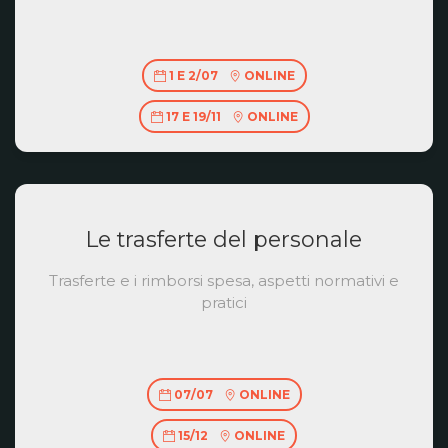
1 E 2/07
ONLINE
17 E 19/11
ONLINE
Le trasferte del personale
Trasferte e i rimborsi spesa, aspetti normativi e
pratici
07/07
ONLINE
15/12
ONLINE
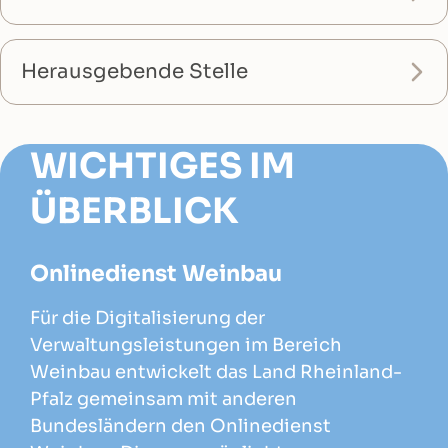
Herausgebende Stelle
WICHTIGES IM
ÜBERBLICK
Onlinedienst Weinbau
Für die Digitalisierung der
Verwaltungsleistungen im Bereich
Weinbau entwickelt das Land Rheinland-
Pfalz gemeinsam mit anderen
Bundesländern den Onlinedienst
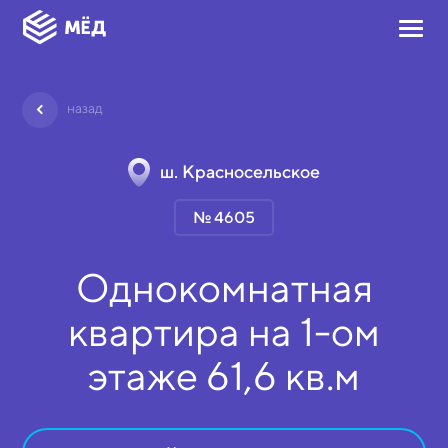
назад
ш. Красносельское
№ 4605
Однокомнатная
квартира на
1-ом
этаже
61,6 кв.м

● **Task description**
Transcribe all the records above word for word, without their images.

● **Solution below**
1 E 2/07
ONLINE
17 E 19/11
ONLINE
Le trasferte del personale
Trasferte e i rimborsi spesa, aspetti normativi e
pratici
07/07
ONLINE
15/12
ONLINE
Herausgebende Stelle
WICHTIGES IM
ÜBERBLICK
Onlinedienst Weinbau
Für die Digitalisierung der
Verwaltungsleistungen im Bereich
Weinbau entwickelt das Land Rheinland-
Pfalz gemeinsam mit anderen
Bundesländern den Onlinedienst
назад
ш. Красносельское
№ 4605
Однокомнатная
квартира на
1-ом
этаже
61,6 кв.м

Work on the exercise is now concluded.